Devinder Mahajan, a professor in the Materials Science & Engineering Department and co-director of the Chemical and Molecular Engineering Program at Stony Brook University who holds a joint appointment with Brookhaven National Laboratory, has been named a 2011-2012 Jefferson Science Fellow, an honor given to only 13 individuals this year and 66 since its inception in 2003. He is the first Jefferson Science Fellow recipient from Stony Brook University.
The Jefferson Science Fellowship, named after Thomas Jefferson, is a prestigious program that brings tenured professors of science and engineering to the State Department for one year to advise officials on science issues related to current and emerging policy. Mahajan is currently serving his fellowship in the U.S. Department of State Bureau for Energy Resources in Washington, DC. This new bureau is the result of the Department’s Quadrennial Diplomacy and Development Review initially announced by Secretary Clinton during her speech to the Economic Club in New York on October 14, 2011. After the fellowship is complete, he will remain on call for five years as a science advisor and expert resource to the State Department.

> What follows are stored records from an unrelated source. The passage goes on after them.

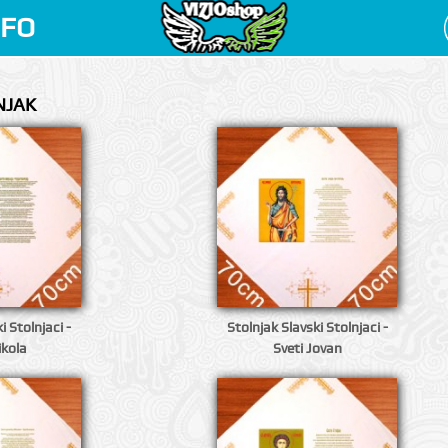
NFO
NJAK
i Stolnjaci -
Stolnjak Slavski Stolnjaci -
ikola
Sveti Jovan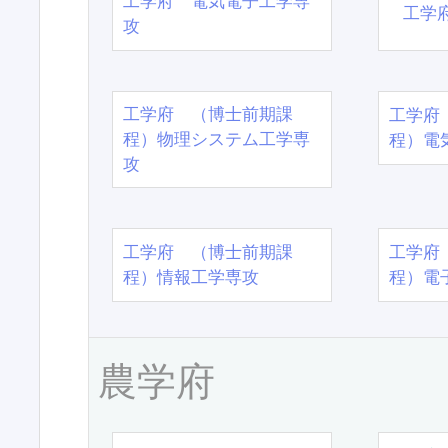
工学府 電気電子工学専
工学
攻
工学府 （博士前期課
工学府
程）物理システム工学専
程）電
攻
工学府 （博士前期課
工学府
程）情報工学専攻
程）電
農学府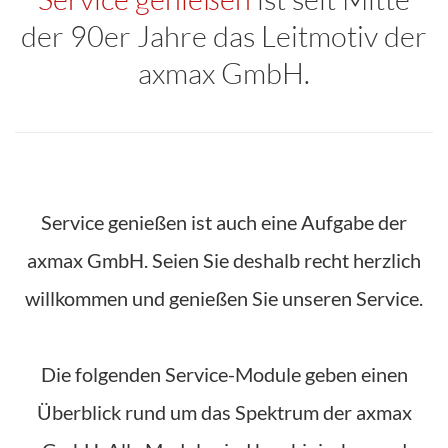
der 90er Jahre
das Leitmotiv der
axmax GmbH.
Service genießen ist auch eine Aufgabe der
axmax GmbH. Seien Sie deshalb recht herzlich
willkommen und genießen Sie unseren Service.
Die folgenden Service-Module geben einen
Überblick rund um das Spektrum der axmax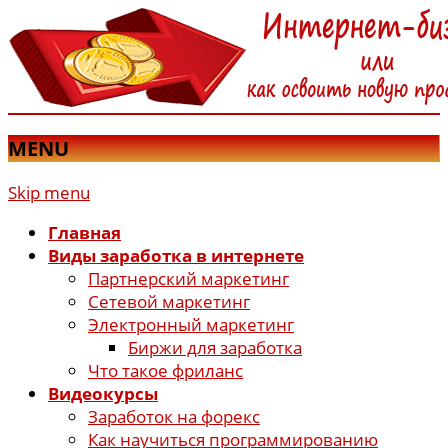
MENU
Skip menu
Главная
Виды заработка в интернете
Партнерский маркетинг
Сетевой маркетинг
Электронный маркетинг
Биржи для заработка
Что такое фриланс
Видеокурсы
Заработок на форекс
Как научиться программированию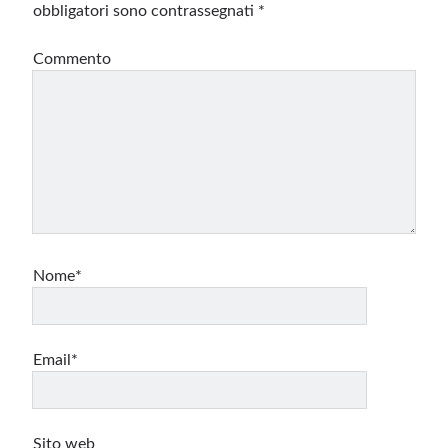
obbligatori sono contrassegnati
*
Commento
Nome*
Email*
Sito web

“The Jefferson Science Fellowship is a great honor that reflects the quality of Devinder’s research, discovery, and scholarship,” said Stony brook University President Samuel L. Stanley Jr., MD. “On behalf of Stony Brook University, it is extremely gratifying that our faculty are summoned to our nation’s Capital to serve their country in this type of capacity. I am sure Devinder will be a tremendous resource to the State Department.”
Mahajan’s research interests focus on energy issues. His vision is to develop low-carbon energy technologies that will lead to commercialization for the benefit of society and to train students in the next generation of renewable technologies.
“My research started in oil and gas and then slowly transformed into issues related to renewables. I am fortunate that both Stony Brook University and Brookhaven National Laboratory, with its diversified research portfolio, have nurtured my career in energy, specifically focused on technologies,” said Mahajan. “This experience is very valuable to understand the policy issues that will form the basis of U.S. energy policy as the Department promotes Secretary Clinton’s Economic Statecraft. More importantly, it is gratifying to be at the State Department as this transformation is taking place. The ‘policymaking’ process is complex, but I hope to learn the culture of the Department that is very different from the academics.”